WHAT YOU SHOULD DO :: Where a line of the listing below includes the word "Place", reproduce that line.

##### MATERIAL SHOWN #####

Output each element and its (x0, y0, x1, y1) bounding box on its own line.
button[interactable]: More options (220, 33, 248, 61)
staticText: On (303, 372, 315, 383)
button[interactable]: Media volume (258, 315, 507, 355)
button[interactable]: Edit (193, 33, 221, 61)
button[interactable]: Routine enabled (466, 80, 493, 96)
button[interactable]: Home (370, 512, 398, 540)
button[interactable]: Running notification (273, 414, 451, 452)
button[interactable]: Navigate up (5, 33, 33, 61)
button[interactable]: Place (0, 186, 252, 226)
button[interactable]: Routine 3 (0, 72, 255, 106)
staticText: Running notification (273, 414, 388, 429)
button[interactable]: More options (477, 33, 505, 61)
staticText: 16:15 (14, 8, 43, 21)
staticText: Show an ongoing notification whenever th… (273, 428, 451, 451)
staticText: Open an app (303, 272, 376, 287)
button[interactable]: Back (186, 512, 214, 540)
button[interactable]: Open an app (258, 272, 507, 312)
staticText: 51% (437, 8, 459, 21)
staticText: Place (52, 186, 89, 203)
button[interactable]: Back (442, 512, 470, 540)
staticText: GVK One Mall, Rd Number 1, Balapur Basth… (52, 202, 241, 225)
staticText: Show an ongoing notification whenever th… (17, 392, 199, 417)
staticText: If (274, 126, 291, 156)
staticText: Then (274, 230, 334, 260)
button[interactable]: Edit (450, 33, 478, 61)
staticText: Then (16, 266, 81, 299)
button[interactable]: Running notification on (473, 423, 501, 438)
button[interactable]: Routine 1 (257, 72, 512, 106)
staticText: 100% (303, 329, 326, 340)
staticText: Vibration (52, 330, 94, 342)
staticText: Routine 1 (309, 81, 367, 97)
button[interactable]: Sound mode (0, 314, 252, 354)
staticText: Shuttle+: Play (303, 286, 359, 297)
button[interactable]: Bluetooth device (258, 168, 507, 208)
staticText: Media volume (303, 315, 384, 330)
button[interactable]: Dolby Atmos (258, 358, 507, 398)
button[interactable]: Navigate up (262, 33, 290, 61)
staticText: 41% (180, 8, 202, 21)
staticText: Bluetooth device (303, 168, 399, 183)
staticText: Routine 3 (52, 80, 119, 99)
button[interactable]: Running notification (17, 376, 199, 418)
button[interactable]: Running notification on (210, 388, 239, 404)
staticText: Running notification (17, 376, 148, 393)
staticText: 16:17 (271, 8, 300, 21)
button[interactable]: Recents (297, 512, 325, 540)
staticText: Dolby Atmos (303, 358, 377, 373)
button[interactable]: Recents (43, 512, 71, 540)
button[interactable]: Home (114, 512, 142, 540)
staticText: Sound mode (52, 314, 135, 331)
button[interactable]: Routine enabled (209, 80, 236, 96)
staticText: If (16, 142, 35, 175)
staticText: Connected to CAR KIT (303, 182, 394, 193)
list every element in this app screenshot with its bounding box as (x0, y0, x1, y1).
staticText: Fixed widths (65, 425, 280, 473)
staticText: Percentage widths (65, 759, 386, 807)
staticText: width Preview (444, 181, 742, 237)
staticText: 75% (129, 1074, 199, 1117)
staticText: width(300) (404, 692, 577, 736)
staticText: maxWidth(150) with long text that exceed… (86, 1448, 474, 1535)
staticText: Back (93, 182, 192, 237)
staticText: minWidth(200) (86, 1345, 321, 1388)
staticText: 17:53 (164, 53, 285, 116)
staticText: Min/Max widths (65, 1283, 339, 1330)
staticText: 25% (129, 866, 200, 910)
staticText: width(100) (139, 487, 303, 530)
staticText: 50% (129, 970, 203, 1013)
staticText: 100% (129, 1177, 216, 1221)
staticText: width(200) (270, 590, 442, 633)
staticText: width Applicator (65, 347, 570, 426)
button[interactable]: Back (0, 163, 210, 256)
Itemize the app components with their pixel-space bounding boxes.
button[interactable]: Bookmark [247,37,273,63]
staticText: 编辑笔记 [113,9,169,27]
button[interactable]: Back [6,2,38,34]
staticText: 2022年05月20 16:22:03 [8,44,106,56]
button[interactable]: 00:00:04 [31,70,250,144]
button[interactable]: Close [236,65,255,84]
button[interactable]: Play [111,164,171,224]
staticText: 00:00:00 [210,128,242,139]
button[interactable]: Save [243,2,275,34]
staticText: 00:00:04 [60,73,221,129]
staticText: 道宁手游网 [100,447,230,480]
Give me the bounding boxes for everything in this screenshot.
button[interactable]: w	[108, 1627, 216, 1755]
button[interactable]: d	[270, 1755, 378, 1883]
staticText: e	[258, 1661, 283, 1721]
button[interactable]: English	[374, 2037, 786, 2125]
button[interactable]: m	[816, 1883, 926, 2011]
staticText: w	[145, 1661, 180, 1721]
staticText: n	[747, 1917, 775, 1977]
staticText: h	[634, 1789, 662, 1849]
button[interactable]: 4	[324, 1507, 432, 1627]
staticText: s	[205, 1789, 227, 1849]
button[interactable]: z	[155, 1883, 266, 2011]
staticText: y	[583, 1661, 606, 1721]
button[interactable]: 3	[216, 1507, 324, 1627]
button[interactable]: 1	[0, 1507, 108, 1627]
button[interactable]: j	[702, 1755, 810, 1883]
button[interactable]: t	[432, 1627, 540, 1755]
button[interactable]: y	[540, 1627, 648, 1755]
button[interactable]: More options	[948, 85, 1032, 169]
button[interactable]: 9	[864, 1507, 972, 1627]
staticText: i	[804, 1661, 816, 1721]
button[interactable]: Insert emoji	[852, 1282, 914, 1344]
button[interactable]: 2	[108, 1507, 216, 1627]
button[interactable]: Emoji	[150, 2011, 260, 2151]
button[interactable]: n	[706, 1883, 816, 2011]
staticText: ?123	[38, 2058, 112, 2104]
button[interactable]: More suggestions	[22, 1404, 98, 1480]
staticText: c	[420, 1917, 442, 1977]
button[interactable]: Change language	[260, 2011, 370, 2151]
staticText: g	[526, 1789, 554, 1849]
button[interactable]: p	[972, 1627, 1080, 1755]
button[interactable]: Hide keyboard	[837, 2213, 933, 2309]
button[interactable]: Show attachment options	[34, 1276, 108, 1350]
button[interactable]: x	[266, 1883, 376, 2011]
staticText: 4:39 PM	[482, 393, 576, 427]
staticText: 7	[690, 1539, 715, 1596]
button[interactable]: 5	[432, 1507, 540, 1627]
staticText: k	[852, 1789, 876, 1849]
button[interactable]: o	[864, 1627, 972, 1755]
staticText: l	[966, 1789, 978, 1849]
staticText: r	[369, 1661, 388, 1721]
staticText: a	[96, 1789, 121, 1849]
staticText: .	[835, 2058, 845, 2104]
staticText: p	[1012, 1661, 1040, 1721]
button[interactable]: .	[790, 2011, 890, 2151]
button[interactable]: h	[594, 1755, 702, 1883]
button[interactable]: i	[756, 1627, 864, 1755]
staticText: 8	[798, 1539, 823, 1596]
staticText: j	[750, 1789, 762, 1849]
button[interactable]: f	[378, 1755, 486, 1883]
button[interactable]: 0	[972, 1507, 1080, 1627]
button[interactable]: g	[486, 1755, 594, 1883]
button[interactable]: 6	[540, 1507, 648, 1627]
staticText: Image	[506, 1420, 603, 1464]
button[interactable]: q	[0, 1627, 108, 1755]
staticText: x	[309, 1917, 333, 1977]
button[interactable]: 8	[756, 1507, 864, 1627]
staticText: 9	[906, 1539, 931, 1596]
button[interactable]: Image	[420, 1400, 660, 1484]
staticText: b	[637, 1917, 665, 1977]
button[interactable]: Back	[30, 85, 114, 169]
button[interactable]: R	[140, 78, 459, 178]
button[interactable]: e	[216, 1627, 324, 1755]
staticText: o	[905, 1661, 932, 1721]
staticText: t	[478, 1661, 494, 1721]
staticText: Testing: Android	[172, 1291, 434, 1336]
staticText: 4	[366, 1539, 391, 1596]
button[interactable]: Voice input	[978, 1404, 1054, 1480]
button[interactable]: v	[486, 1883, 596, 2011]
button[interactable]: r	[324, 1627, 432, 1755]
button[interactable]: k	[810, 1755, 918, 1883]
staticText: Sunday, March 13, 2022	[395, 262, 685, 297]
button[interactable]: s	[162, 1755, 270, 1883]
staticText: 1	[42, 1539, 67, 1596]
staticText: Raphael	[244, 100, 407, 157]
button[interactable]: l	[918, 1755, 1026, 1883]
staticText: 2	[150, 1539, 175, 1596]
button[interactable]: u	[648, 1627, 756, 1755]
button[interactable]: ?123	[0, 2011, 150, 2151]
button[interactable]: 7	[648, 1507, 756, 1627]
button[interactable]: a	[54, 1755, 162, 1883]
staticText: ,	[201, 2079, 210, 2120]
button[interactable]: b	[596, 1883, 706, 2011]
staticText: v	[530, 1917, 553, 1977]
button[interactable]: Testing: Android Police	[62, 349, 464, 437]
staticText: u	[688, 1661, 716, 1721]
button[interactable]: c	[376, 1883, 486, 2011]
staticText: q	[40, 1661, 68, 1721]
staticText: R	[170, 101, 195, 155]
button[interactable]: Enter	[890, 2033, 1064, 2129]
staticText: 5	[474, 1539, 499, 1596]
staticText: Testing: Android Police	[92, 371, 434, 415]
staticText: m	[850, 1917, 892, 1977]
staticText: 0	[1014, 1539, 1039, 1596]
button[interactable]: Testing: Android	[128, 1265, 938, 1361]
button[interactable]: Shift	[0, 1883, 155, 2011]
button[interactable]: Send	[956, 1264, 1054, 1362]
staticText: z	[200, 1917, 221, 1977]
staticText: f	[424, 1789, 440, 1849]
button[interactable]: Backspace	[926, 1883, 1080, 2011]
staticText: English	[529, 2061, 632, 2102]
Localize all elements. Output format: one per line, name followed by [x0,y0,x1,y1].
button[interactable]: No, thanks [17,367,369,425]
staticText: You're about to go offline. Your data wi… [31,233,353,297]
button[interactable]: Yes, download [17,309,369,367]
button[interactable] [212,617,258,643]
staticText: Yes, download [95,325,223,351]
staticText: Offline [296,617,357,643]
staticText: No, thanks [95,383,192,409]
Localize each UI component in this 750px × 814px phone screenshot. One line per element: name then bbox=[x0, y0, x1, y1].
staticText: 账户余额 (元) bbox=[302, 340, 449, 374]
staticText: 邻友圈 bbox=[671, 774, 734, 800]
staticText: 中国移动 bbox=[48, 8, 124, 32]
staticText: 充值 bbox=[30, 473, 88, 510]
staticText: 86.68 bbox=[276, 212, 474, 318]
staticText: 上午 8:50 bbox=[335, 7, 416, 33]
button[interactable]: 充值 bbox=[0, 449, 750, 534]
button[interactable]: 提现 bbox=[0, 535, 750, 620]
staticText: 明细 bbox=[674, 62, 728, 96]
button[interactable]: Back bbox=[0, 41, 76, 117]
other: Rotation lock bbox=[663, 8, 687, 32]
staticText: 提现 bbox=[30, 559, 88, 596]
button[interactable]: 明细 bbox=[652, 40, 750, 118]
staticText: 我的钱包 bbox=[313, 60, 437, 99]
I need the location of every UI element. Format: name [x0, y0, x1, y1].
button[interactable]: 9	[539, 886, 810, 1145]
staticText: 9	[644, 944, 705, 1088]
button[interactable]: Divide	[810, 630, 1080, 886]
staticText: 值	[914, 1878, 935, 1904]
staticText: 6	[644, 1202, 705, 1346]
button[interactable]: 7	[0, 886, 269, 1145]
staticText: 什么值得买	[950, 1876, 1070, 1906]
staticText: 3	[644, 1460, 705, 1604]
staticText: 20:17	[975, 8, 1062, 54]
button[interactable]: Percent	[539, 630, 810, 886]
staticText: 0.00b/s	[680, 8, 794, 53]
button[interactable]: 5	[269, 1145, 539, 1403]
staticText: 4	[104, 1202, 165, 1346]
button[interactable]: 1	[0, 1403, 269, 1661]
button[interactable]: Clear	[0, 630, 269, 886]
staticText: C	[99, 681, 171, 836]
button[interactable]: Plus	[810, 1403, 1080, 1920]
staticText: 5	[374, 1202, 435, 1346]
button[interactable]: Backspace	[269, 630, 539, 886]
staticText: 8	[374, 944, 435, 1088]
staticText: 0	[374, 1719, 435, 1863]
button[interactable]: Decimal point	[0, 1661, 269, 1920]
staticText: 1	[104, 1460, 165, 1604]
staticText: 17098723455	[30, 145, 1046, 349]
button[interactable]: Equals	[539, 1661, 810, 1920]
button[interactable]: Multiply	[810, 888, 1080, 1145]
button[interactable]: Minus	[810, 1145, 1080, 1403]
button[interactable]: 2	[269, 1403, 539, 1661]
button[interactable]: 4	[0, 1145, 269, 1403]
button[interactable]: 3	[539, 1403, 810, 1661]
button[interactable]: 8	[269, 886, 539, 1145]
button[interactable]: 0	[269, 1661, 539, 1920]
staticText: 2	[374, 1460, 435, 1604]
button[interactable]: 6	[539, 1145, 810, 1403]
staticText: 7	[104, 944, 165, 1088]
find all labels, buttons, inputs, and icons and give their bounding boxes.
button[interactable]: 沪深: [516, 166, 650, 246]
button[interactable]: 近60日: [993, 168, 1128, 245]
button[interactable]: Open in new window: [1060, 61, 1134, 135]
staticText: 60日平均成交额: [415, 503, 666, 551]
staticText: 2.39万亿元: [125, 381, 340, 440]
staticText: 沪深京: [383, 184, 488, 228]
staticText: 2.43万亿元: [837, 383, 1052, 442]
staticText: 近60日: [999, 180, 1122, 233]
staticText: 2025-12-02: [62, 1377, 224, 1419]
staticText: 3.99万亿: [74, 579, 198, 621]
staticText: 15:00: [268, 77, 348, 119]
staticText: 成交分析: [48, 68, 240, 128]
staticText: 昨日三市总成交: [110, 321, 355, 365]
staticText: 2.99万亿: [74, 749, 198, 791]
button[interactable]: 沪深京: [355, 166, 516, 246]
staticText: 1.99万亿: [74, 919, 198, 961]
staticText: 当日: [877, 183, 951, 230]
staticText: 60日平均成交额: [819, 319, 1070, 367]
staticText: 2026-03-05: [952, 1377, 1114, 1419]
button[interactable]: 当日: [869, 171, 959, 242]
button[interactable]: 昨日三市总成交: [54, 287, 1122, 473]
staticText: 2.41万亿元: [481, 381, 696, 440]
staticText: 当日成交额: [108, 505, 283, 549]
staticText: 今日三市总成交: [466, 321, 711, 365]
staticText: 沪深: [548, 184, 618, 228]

#####

SOLVED PROBLEM ::
button[interactable]: Place (0, 186, 252, 226)
staticText: Place (52, 186, 89, 203)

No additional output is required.